[Web] WebGPU first‑run model warm‑up causes long GPU‑blocking operations (maxDispatchNumber & synchronous pipeline creation)

### Describe the issue

During the very first inference of a model in ONNX Runtime Web, the UI freezes while a large GPU operation is executed.
The freeze comes from two sources:

1. [maxDispatchNumber](https://github.com/microsoft/onnxruntime/blob/e525ea2295c455cbb14840b075a7935a089ecb94/js/web/lib/wasm/jsep/backend-webgpu.ts#L200) is a hard‑coded constant – all dispatches are accumulated until this limit is reached, then a single massive command‑encoder submit is performed. This results in one long GPU dispatch that stalls the render thread.

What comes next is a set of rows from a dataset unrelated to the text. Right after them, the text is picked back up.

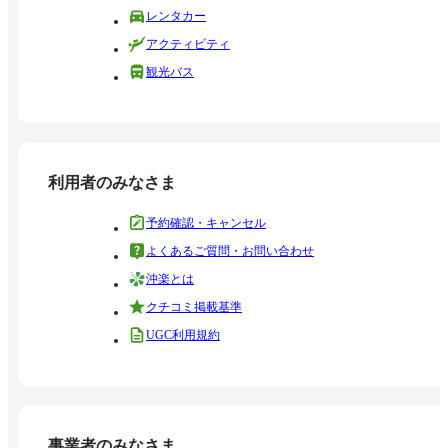
レンタカー
アクティビティ
観光バス
利用者のみなさま
予約確認・キャンセル
よくあるご質問・お問い合わせ
沖楽とは
クチコミ掲載基準
UGC利用規約
事業者のみなさま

2. Shader pipelines are created synchronously with [GPUDevice.createComputePipeline](https://github.com/microsoft/onnxruntime/blob/e525ea2295c455cbb14840b075a7935a089ecb94/js/web/lib/wasm/jsep/webgpu/program-manager.ts#L115) – every required compute pipeline is compiled on‑the‑fly. Because the call blocks until compilation finishes, all pipelines are compiled back‑to‑back, which ends up as a huge synchronous GPU operation on the first frame. There is [createComputePipelineAsync](https://developer.mozilla.org/en-US/docs/Web/API/GPUDevice/createComputePipelineAsync) which is async method, and there is recommendation there: 

> It is generally preferable to use this method over [GPUDevice.createComputePipeline()](https://developer.mozilla.org/en-US/docs/Web/API/GPUDevice/createComputePipeline) whenever possible, as it prevents blocking of GPU operation execution on pipeline compilation.

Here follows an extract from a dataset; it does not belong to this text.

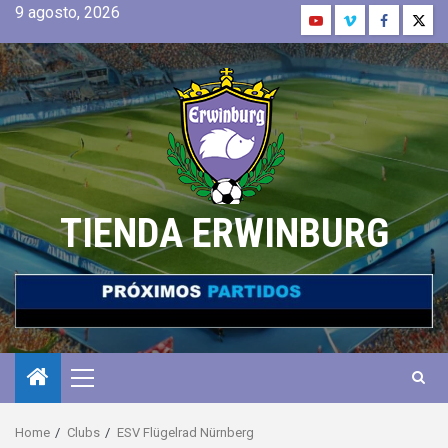
9 agosto, 2026
TIENDA ERWINBURG
Home
Clubs
ESV Flügelrad Nürnberg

Both issues lead to a noticeable “jank” of animations and page interactions on the first model run.

I think maxDispatchNumber should either be set to 1 or the user should be allowed to set it and regarding the second one - it seems that createComputePipeline needs to be changed to createComputePipelineAsync.

Right now I see during profiling heavy GPU operations that blocks UI.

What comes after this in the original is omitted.